Mühldorf - Die schwersten Gegner haben die Regionalliga-Volleyballer des TSV Mühldorf mit Coburg, Marktredwitz und Niederviehbach bereits hinter sich...

Jetzt gilt es Punkte zu machen, wenn am Samstag der MTV München zu Gast in der neuen Hauptschulturnhalle in Mühldorf (Beginn 20 Uhr) ist. Ein in allen Belangen ebenbürtiger Gegner. Denn nicht nur, dass die Münchener mit 2:6 Punkten bisher ebenfalls erst einen Sieg (gegen Deggendorf) einfahren konnten.

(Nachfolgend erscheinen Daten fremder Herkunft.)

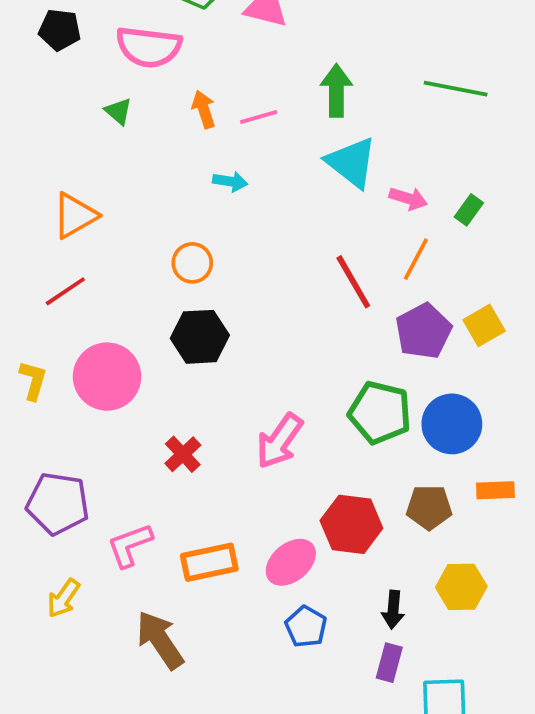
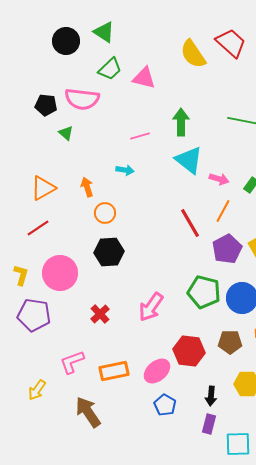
black pentagon: (60, 30) -> (46, 105), moved
orange arrow: (204, 109) -> (87, 187), moved
purple pentagon: (58, 504) -> (34, 315), moved

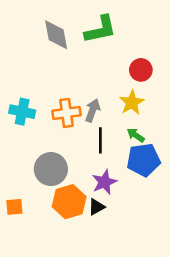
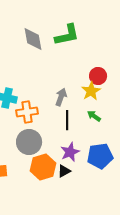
red circle: (141, 70) -> (98, 76), moved
orange cross: (67, 113) -> (27, 112), moved
blue pentagon: (143, 160) -> (100, 156), moved

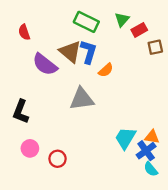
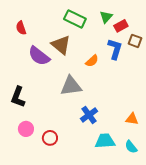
brown square: (155, 47) -> (135, 41), turned 32
blue L-shape: (89, 52) -> (115, 49), moved
cyan trapezoid: (125, 138) -> (105, 141), moved, turned 55
blue cross: (146, 151) -> (89, 115), moved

Auch im Satzverhältnis gleichen sich die Samstagsgegner auf die Zahl genau (5:9 Sätze).


Davon will Mühldorfs Trainer Günther Thomae aber nichts wissen: "Die Favoriten haben wir hinter uns, jetzt müssen wir punkten, wenn wir mit dem Abstieg nichts zu tun haben wollen. Ansonsten haben wir in der Regionalliga nichts verloren."

Er kann jedenfalls auf ein volles Spieler-Kontingent zurückgreifen. Diagonalspieler Thomas Lehel hat seine Grippe überstanden und komplettiert den Zehn-Mann-Kader damit wieder. Thomae fordert vor allem mehr Aggressivität in den Angriffen, dies habe er zuletzt bei der 1:3-Niederlage gegen Marktredwitz am meisten vermisst, ebenso die Courage bei den Aufschlägen. Natürlich weiß er auch: Seine Mannschaft hat im Vergleich zu den anderen Mannschaften Defizite in der Körpergröße, "diese müssen wir durch Cleverness in der Spielweise wettmachen".


Beim Heimspieltag haben die Mühldorfer einen prominenten Gast: Ferdinand Tille, Mühldorfer Eigensgewächs sowie Stammlibero bei Generali Haching und in der deutschen Nationalmannschaft, der bei der Weltmeisterschaft in Italien zum weltbesten Libero ausgezeichnet worden ist, wird an diesem Abend von Vereinsseite geehrt und steht auch für Autogrammwünsche zur Verfügung.